Voor toekomstig onderzoek stelt Dr. Peeters voor om de gedragsmechanismen nader te bekijken in combinatie met het identificeren van relevante vaardigheden van bureaucraten in het omgaan met algoritmen. "Zonder een basiskennis van de algoritmen waarmee scherm- en straatbureaucraten moeten werken, het is moeilijk voor te stellen hoe ze hun discretie goed kunnen gebruiken en algoritmische procedures en resultaten kritisch kunnen beoordelen. Professionals moeten voldoende geschoold zijn om toezicht te houden op de algoritmen waarmee ze werken."
Op macroniveau is algoritmen kunnen een belangrijk instrument zijn om institutionele transparantie mogelijk te maken, schrijft Alex Ingrams, doctoraat, Bestuur en mondiale zaken, Instituut voor Openbaar Bestuur, Universiteit Leiden, Leiden, Nederland. Deze studie evalueert een machinale leerbenadering om openbare opmerkingen te openen voor beleidsvorming om de institutionele transparantie van openbare opmerkingen in een wetgevingsproces in de Verenigde Staten te vergroten. Het artikel past een onbewaakte machine learning-analyse toe van duizenden openbare opmerkingen die zijn ingediend bij de Transport Security Administration van de Verenigde Staten over een voorgestelde verordening uit 2013 voor het gebruik van nieuwe full body imaging-scanners op luchthavens. Het algoritme markeert opvallende onderwerpclusters in de openbare commentaren die beleidsmakers zouden kunnen helpen om open openbare commentarenprocessen te begrijpen. "Algoritmen moeten niet alleen onderhevig zijn aan transparantie, maar kunnen ook worden gebruikt als hulpmiddel voor transparantie in de besluitvorming van de overheid, " zegt Dr. Ingrams.

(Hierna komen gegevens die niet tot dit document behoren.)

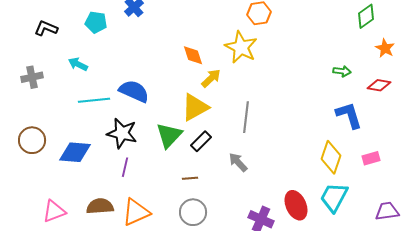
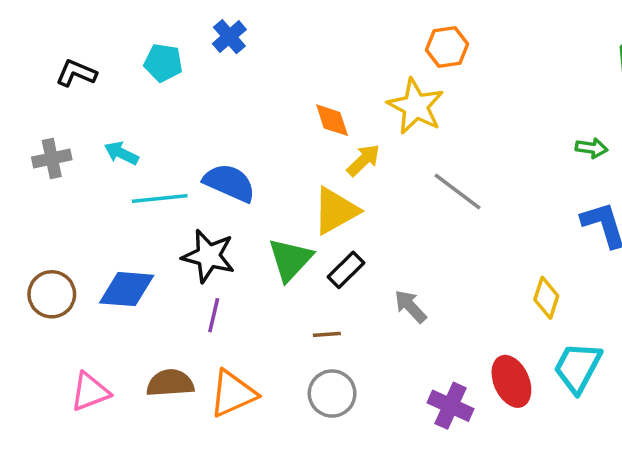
cyan arrow: (78, 64) -> (121, 153), moved
gray line: (246, 117) -> (457, 192), moved, turned -60
brown circle: (32, 140) -> (52, 294), moved
yellow diamond: (331, 157) -> (546, 298), moved, size x0.7

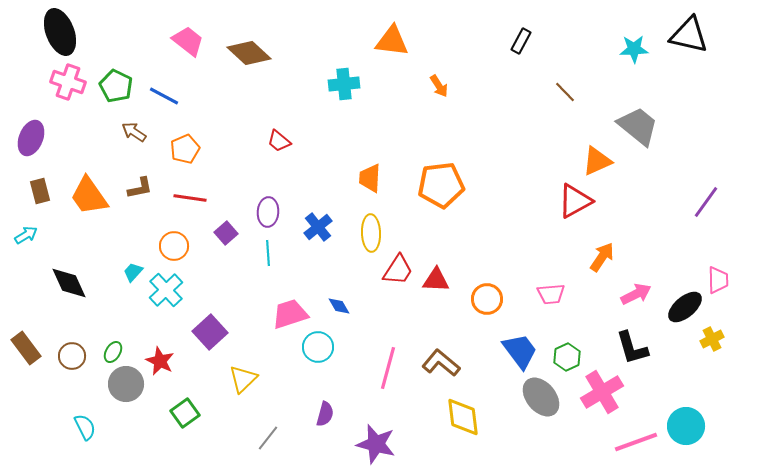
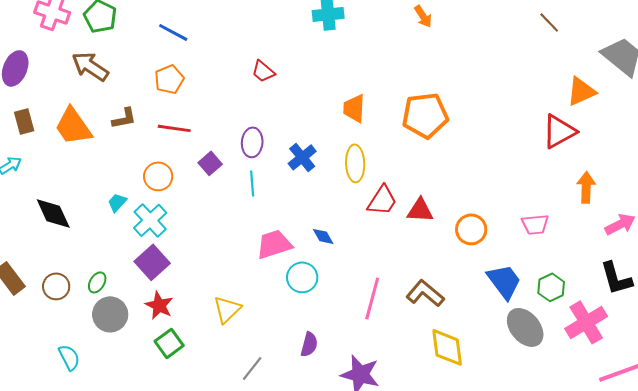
blue line: (164, 96) -> (173, 32), moved
brown arrow: (134, 132) -> (90, 66), moved, size x1.5
orange arrow: (602, 257) -> (586, 187), turned -32
purple square: (210, 332) -> (152, 262), moved
red star: (160, 361) -> (159, 305), moved

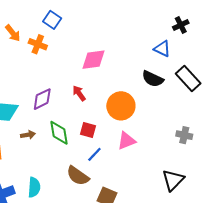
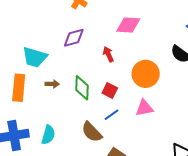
purple diamond: (42, 99) -> (74, 38), moved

"Regelzekerheid in combinatie met organisatorische en managementcapaciteit zal de manier bepalen waarop de technologie wordt ontwikkeld en gebruikt en welke transparantiemechanismen er zijn voor elke stap, " merkt de gastredacteuren op. "Op zichzelf zijn dit grotere problemen om aan te pakken in termen van het ontwikkelen en aannemen van wetten of het geven van training en begeleiding aan openbare managers en bureaucraten. Het feit dat ze gekoppeld zijn, maakt dit proces nog ingewikkelder. Het benadrukken van deze verbanden is een eerste stap om een beter beeld te krijgen van waarom transparantiemechanismen in sommige scenario's wel en niet in andere worden ingevoerd, en opent de deur naar vergelijkende analyses voor toekomstig onderzoek en nieuwe inzichten voor beleidsmakers. Om een verantwoord en transparant gebruik van algoritmen te bepleiten, toekomstig onderzoek moet kijken naar de wisselwerking tussen micro-, meso-, en dynamiek op macroniveau."
"Met trots presenteren wij dit speciale nummer, het 100e nummer van Informatiebeleid . De focus op de governance van AI toont onze voortdurende wens om hedendaagse problemen op het gebied van e-overheid aan te pakken en het belang van de presentatie van uitstekend onderzoek en de inzichten die worden geboden door perspectieven op het gebied van informatiebeleid, " voegen professor Albert Meijer (Universiteit Utrecht) en professor William Webster (Universiteit van Stirling) toe, Hoofdredacteuren.